The prediction of the World Health Organization (WHO) regarding the pandemic could not be more worrying. The entity’s deputy director, Ranieri Guerra, warned in an interview with RAI that the new coronavirus could behave like the Spanish flu, which just over a century ago “lost strength in the summer and returned fiercely in September and October, causing 50 million deaths during the second wave”.
With these statements, Ranieri Guerra responded to a recent document produced by Italian experts, who ended the period of emergency.
These experts, who are fighting on the front lines to contain the pandemic, are convinced that the virus has lost strength. “Long-standing and ambiguous clinical evidence points to a marked reduction in symptomatic cases of covid-19,” say ten experts.
However, WHO warns that this is not the case. “With the disappearance of the virus in the clinic, it seems that everything is over, but it is not so. I do not delve into the artificial classifications produced by colleagues from various disciplines. I look at the facts and they say that the virus genome remains the same and the facts say that the trend of an epidemic like this is largely predictable. There is a decline that coincides with the summer, ” argued Ranieri Guerra.
“It is true that the intensive care units were empty. They did what we expected to happen, but we don’t want them to be filled again in the fall. All the precautions we are taking are aimed at limiting the circulation of the virus when the new wave begins” , stressed the expert.
Guerra says the best weapon to deal with the coronavirus in the fall is expected to be the flu vaccine. “Italy is prepared to vaccinate 100% of the population against influenza, according to the instructions given by the Italian Ministry of Health,” said the WHO deputy director, of Italian nationality.
In the same vein, Walter Ricciardi, a consultant to the Italian health minister, Soberto Speranza, says that the “virus will spread among young people, who will become carriers of the infection”. “The problem will be that, due to the lack of safety measures on the part of young people, they will transmit the virus to their grandparents and parents and we will see pressure on the health system. This will happen in the fall,” he concluded.
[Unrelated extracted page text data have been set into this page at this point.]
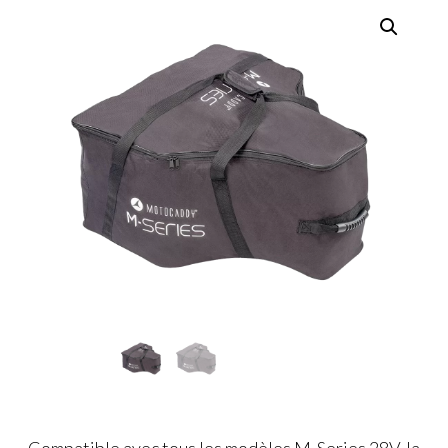
Compatible avec tous les modèles M-Series 28V, la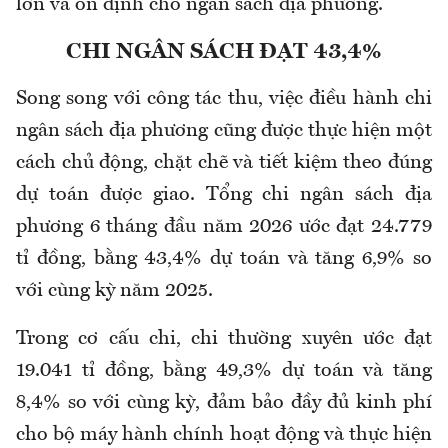
lớn và ổn định cho ngân sách địa phương.
CHI NGÂN SÁCH ĐẠT 43,4%
​Song song với công tác thu, việc điều hành chi
ngân sách địa phương cũng được thực hiện một
cách chủ động, chặt chẽ và tiết kiệm theo đúng
dự toán được giao. Tổng chi ngân sách địa
phương 6 tháng đầu năm 2026 ước đạt 24.779
tỉ đồng, bằng 43,4% dự toán và tăng 6,9% so
với cùng kỳ năm 2025.
​Trong cơ cấu chi, chi thường xuyên ước đạt
19.041 tỉ đồng, bằng 49,3% dự toán và tăng
8,4% so với cùng kỳ, đảm bảo đầy đủ kinh phí
cho bộ máy hành chính hoạt động và thực hiện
While Europe is suspicious and adapting to a new “normal”, despite the fears of a second wave of the epidemic, the new coronavirus continues its exponential progression in Latin America and the Caribbean, where more than 100 thousand deaths have been registered, more half of which in Brazil.
Since last month, the number of cases has tripled in this subcontinent, populated by 630 million people, which now records 2.2 million cases, almost the same in Europe, including Russia. And it is currently responsible for a quarter of cases of contamination and a fifth of deaths related to covid-19 worldwide. The number of infected people has doubled in less than a month. Peru (264 thousand cases) and Chile (250 thousand) have more cases than Italy (239 thousand), with populations two and three times smaller, respectively.
Spanish flu killed between 50 to 100 million in 1918 and 1919
The Spanish flu originated from migratory birds, which passed the virus to a pig farm in Kansas, United States, which in turn infected a soldier who infected others during the First World War.
The 1918 flu virus proved 25 times more deadly than other identical viruses, mainly due to overcrowded military camps, poor food and poor sanitary conditions during the war. Many deaths have resulted from bacterial pneumonia in individuals already weakened by the flu. At the peak of the epidemic, more than 1,500 military personnel came to report the disease in a single day.
50 to 100 million people will have died between 1918 and 1919 with the disease, historians estimate – more victims than those caused by the two Great Wars combined and by HIV / AIDS for 40 years.
In total, something like 5% of the world population at the time was lost and around 500 million individuals were infected. The spread was so rapid that it killed 25 million people in the first six months.